Oh how I love this name! When you say it, it just rolls off the tongue without effort and yet it seems to be less poetic and more powerful. Okay enough of my silly musings about the name Gideon. As much as I like it I am not changing my name to Gideon nor am I asking that my grandchildren bear this awesome name that I have fallen in love with. If the name was Bob, a name so simple it can be spelt backward and still be the same (sorry to all the Bobs out there) I would say I am Bob just as I have said in past posts, I am Paul, Mary, Thomas, Samuel, Peter, Adam, Judas, The Rich Young Ruler and Coca- Cola™ because a part of me is just like Bob, I mean Gideon.
I have been called to fulfill God’s plan.
The call was unmistakeable and my response, well, let’s just say it was more like Gideon’s.
Gideon replied, “If now I have found favor in your eyes, give me a sign that it is really you talking to me… Judges 6:17(NIV)
I heard God’s call, or at least what I thought was God’s call. It wasn’t as much that I was afraid to live out the call or to step out in faith. My fear stemmed from my understanding of me. I was afraid that I would jump at any chance to do ministry especially one that included music and theatre because I love doing music and theatre and now I could be doing it for God who I also love! Mix what I want to happen with a perceived call from God and I am all over it. To avoid godizing my dreams I asked for a sign. I am Gideon.
If this is what you want me to do…
I have questioned God and I continue to do it to this day. I have heard that it is wrong and I guess you could, in a perfect world, with perfect people, argue that once God has spoken there is no room for questioning. I am not in a perfect world and I am far from perfect. There have been times that God has spoken and I have acted without question. In these cases it was clear that my personal desires were not creating the appearance of God instructing me to pursue an action and my fears and the reality of the situation were not calling into question what I thought I heard. Outside of these situation, I am Gideon.

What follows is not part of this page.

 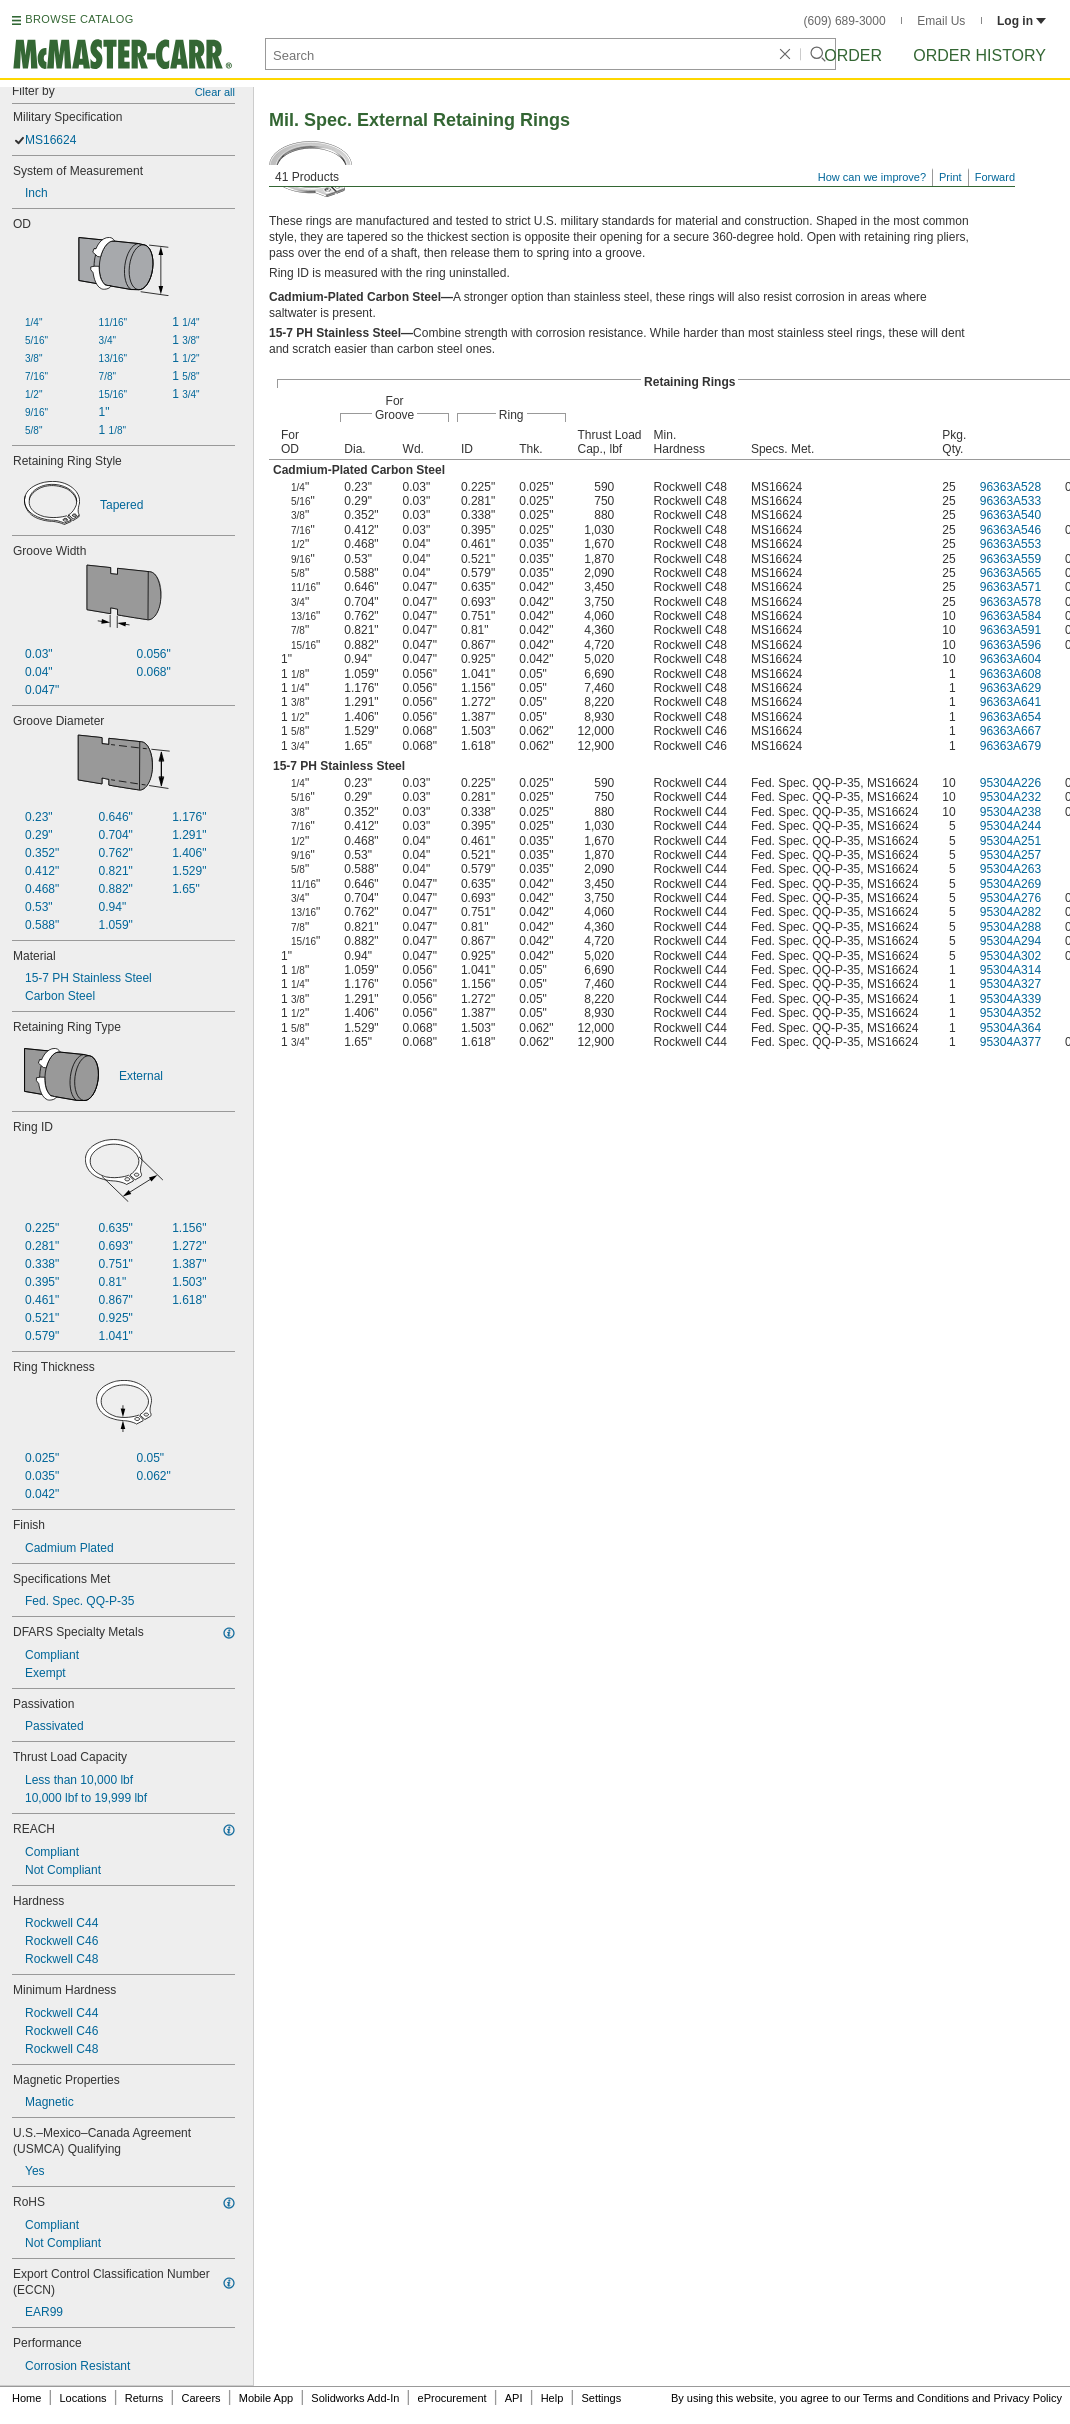 I want to click on eProcurement, so click(x=452, y=2398).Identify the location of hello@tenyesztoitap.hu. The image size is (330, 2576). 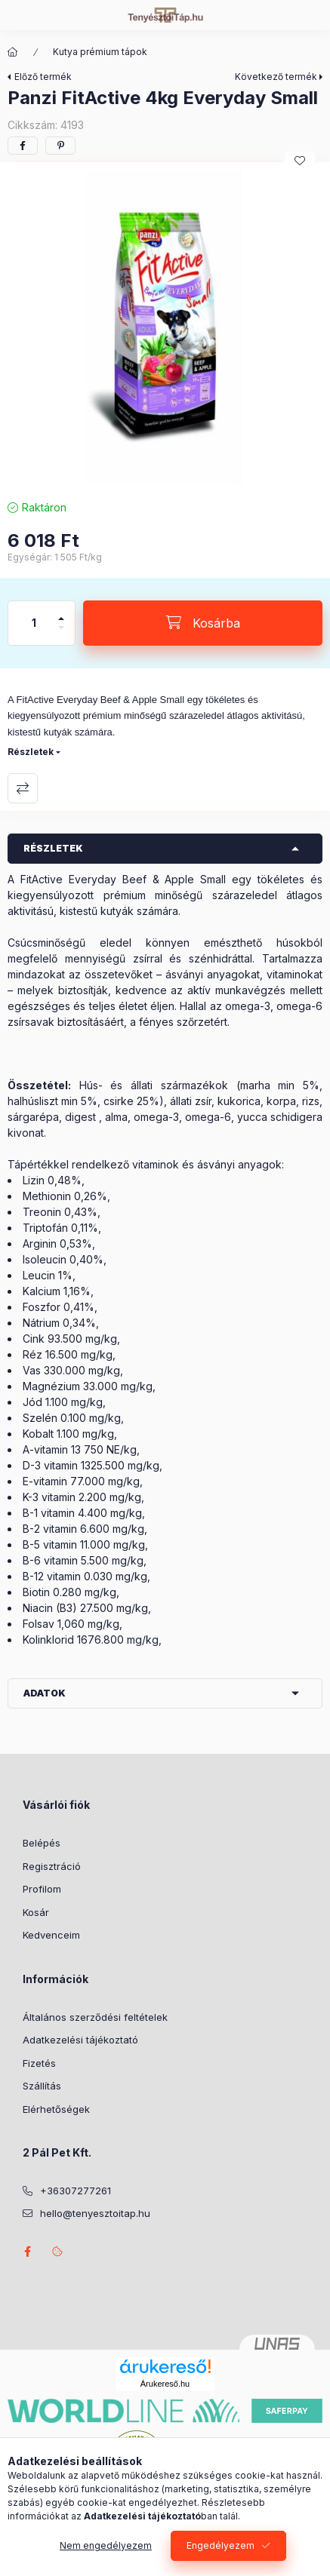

I think Gideon gets a bad rap.
It isn’t because I think I am like Gideon. I am not trying to defend him and therefore defend me. I believe that Gideon had it right even if he took a long time to come around. If you put yourself in his shoes maybe you would have trouble believing that you had a call from God and a visit from one of his angels.
Gideon, just as the rest of the Israelites, had a deep desire to be rescued from captivity.
Midian so impoverished the Israelites that they cried out to the Lord for help. Judges 6:6 (NIV)
Gideon couldn’t fathom God using him in a mighty way.
The Lord turned to him and said, “Go in the strength you have and save Israel out of Midian’s hand. Am I not sending you?”
“Pardon me, my lord,” Gideon replied, “but how can I save Israel? My clan is the weakest in Manasseh, and I am the least in my family.” Judges 6:14-15 (NIV)
Gideon fought his own doubts and needed God’s assurance.
Gideon said to God, “If you will save Israel by my hand as you have promised— look, I will place a wool fleece on the threshing floor. If there is dew only on the fleece and all the ground is dry, then I will know that you will save Israel by my hand, as you said.” And that is what happened. Gideon rose early the next day; he squeezed the fleece and wrung out the dew—a bowlful of water.
Then Gideon said to God, “Do not be angry with me. Let me make just one more request. Allow me one more test with the fleece, but this time make the fleece dry and let the ground be covered with dew.” That night God did so. Only the fleece was dry; all the ground was covered with dew. Judges 6:36-40 (NIV)
I am Gideon and before you judge me hear me out.
I am imperfect and weak, capable of acting or not acting based on my own desires and fears. I’d rather question God over and over again because I am not sure I have heard Him right than wrongly assume I have heard Him correctly because I don’t want to question Him over and over again.